Another point speaks to GVAL’s best ETFs status: simplicity of investment objective. GVAL is rooted in the notion that when a security’s starting valuations are low, its expected future returns can be higher.
GVAL’s selection universe includes 45 developed and emerging markets with the top 25% with the lowest CAPEs making the cut. As of the end of the third quarter, Israel and Portugal combined for over a quarter of GVAL’s weight.
Best ETFs: Invesco S&P MidCap 400 Pure Value ETF (RFV)

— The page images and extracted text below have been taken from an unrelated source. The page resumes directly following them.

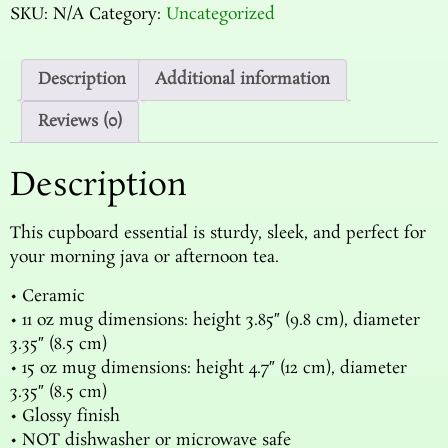
SKU:
N/A
Category:
Uncategorized
Description
Additional information
Reviews (0)
Description
This cupboard essential is sturdy, sleek, and perfect for
your morning java or afternoon tea.
• Ceramic
• 11 oz mug dimensions: height 3.85″ (9.8 cm), diameter
3.35″ (8.5 cm)
• 15 oz mug dimensions: height 4.7″ (12 cm), diameter
3.35″ (8.5 cm)
• Glossy finish
• NOT dishwasher or microwave safe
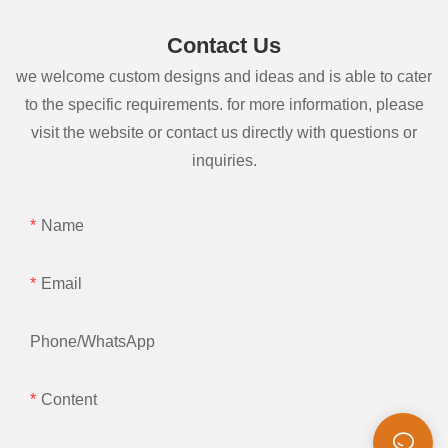
Contact Us
we welcome custom designs and ideas and is able to cater
to the specific requirements. for more information, please
visit the website or contact us directly with questions or
inquiries.
Name
Email
Phone/whatsApp
Content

Expense ratio: 0.35% per year
Mid-cap stocks can be part of the value proposition and that combination has proven rewarding over long holding periods. In fact, some of the best ETFs in the mid-cap arena are value funds. That group includes the Invesco S&P MidCap 400 Pure Value ETF (NYSEARCA:RFV). RFV, which debuted in 2006, follows the S&P MidCap 400 Pure Value Index.
That benchmark “measures the performance of securities that exhibit strong value characteristics in the S&P MidCap 400 Index. Value is measured by the following risk factors: book value-to-price ratio, earnings-price ratio and sales-price ratio,” according to Invesco.
RFV holds 86 stocks, over half of which hail from the financial services, energy and consumer discretionary sectors. RFV lost 7% in October, but if history repeats, investors will find this is one of the best ETFs to own in the mid-cap segment over multi-year holdings periods.
As of this writing, Todd Shriber does not own any of the aforementioned securities.